■ **Action item**
The required lines are those that contain "empfangen"; pull them out of the data and copy them.
--*--
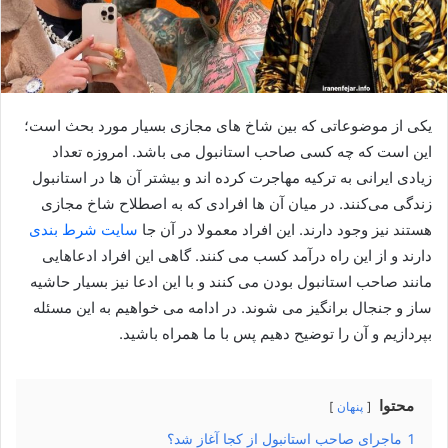
یکی از موضوعاتی که بین شاخ های مجازی بسیار مورد بحث است؛
این است که چه کسی صاحب استانبول می باشد. امروزه تعداد
زیادی ایرانی به ترکیه مهاجرت کرده اند و بیشتر آن ها در استانبول
زندگی می‌کنند. در میان آن ها افرادی که به اصطلاح شاخ مجازی
هستند نیز وجود دارند. این افراد معمولا در آن جا
سایت شرط بندی
دارند و از این راه درآمد کسب می کنند. گاهی این افراد ادعاهایی
مانند صاحب استانبول بودن می‌ کنند و با این ادعا نیز بسیار حاشیه
ساز و جنجال برانگیز می شوند. در ادامه می خواهیم به این مسئله
بپردازیم و آن را توضیح دهیم پس با ما همراه باشید.
محتوا
پنهان
1
ماجرای صاحب استانبول از کجا آغاز شد؟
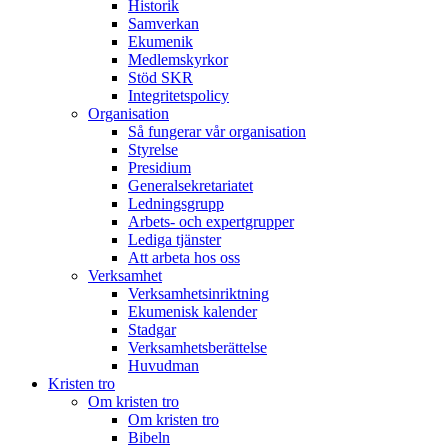
Historik
Samverkan
Ekumenik
Medlemskyrkor
Stöd SKR
Integritetspolicy
Organisation
Så fungerar vår organisation
Styrelse
Presidium
Generalsekretariatet
Ledningsgrupp
Arbets- och expertgrupper
Lediga tjänster
Att arbeta hos oss
Verksamhet
Verksamhetsinriktning
Ekumenisk kalender
Stadgar
Verksamhetsberättelse
Huvudman
Kristen tro
Om kristen tro
Om kristen tro
Bibeln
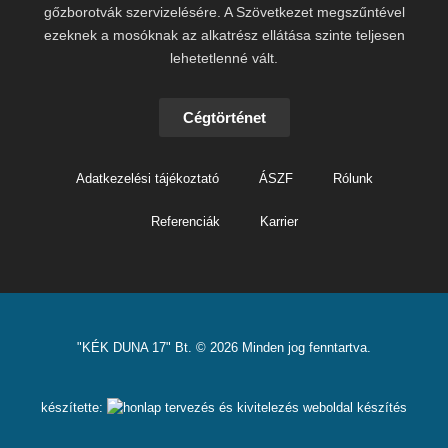
gőzborotvák szervizelésére. A Szövetkezet megszűntével
ezeknek a mosóknak az alkatrész ellátása szinte teljesen
lehetetlenné vált.
Cégtörténet
Adatkezelési tájékoztató
ÁSZF
Rólunk
Referenciák
Karrier
"KÉK DUNA 17" Bt. © 2026 Minden jog fenntartva.
készítette:
weboldal készítés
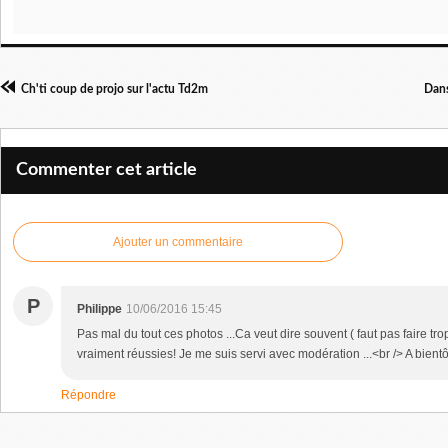
Ch'ti coup de projo sur l'actu Td2m
Dans
Commenter cet article
Ajouter un commentaire
P
Philippe
10/06/2016 15:45
Pas mal du tout ces photos ...Ca veut dire souvent ( faut pas faire trop 
vraiment réussies! Je me suis servi avec modération ...<br /> A bientô
Répondre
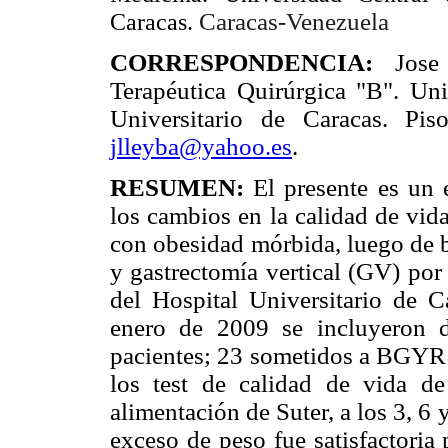
Caracas-
Venezuela
Caracas.
CORRESPONDENCIA:
Jose
Terapéutica Quirúrgica "B". Uni
Universitario de Caracas. Pi
jlleyba@yahoo.es
.
RESUMEN:
El presente es un 
los cambios en la calidad de vida
con obesidad mórbida, luego de
y gastrectomía vertical (GV) por 
del Hospital Universitario de 
enero de 2009 se incluyeron d
pacientes; 23 sometidos a BGYR 
los test de calidad de vida d
alimentación de Suter, a los 3, 6
exceso de peso fue satisfactoria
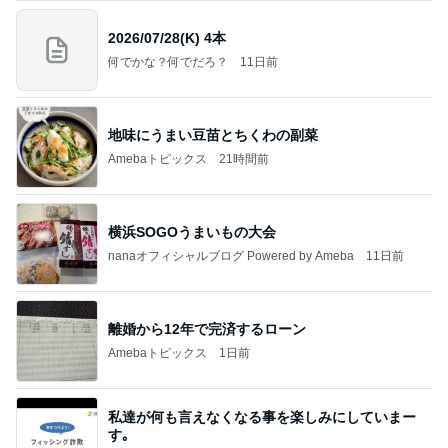
2026/07/28(K) 4本
何でかな？何でだろ？
11日前
地味にうまい豆苗とちくわの副菜
Amebaトピックス
21時間前
横浜SOGOうまいもの大会
nanaオフィシャルブログ Powered by Ameba
11日前
離婚から12年で完済するローン
Amebaトピックス
1日前
私達が何も言えなくなる事を楽しみにしていまー
す｡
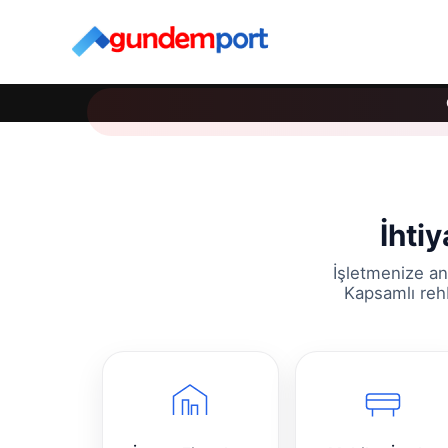
İhtiy
İşletmenize an
Kapsamlı rehb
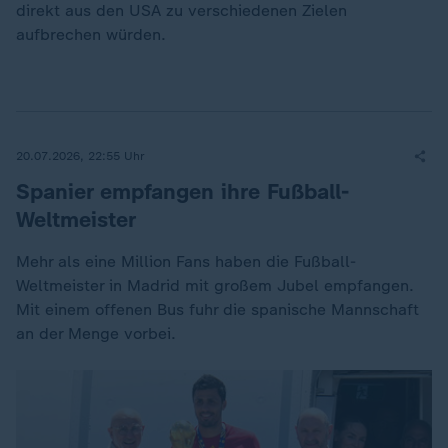
direkt aus den USA zu verschiedenen Zielen
aufbrechen würden.
20.07.2026, 22:55 Uhr
Spanier empfangen ihre Fußball-
Weltmeister
Mehr als eine Million Fans haben die Fußball-
Weltmeister in Madrid mit großem Jubel empfangen.
Mit einem offenen Bus fuhr die spanische Mannschaft
an der Menge vorbei.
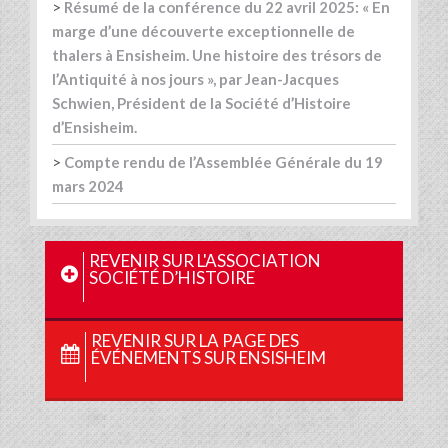
>
Résumé de la conférence du 22 avril 2025: « En
marge d’une découverte exceptionnelle de
thalers à Ensisheim. Une histoire des trésors de
l’Antiquité à nos jours », par Jean-Jacques
Schwien, Président de la Société d’Histoire
d’Ensisheim.
>
Compte rendu de l’Assemblée Générale du 19
mars 2024
REVENIR SUR L'ASSOCIATION
SOCIÉTÉ D’HISTOIRE
REVENIR SUR LA PAGE DES
ÉVÉNEMENTS SUR ENSISHEIM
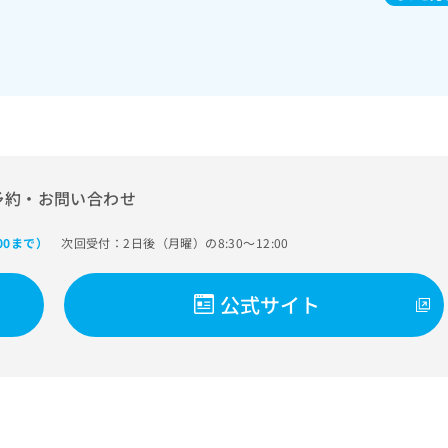
予約・お問い合わせ
次回受付：2日後（月曜）の8:30～12:00
:00まで）
公式サイト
--*--
■ **Reply**
Spanier empfangen ihre Fußball-
Weltmeister in Madrid mit großem Jubel empfangen.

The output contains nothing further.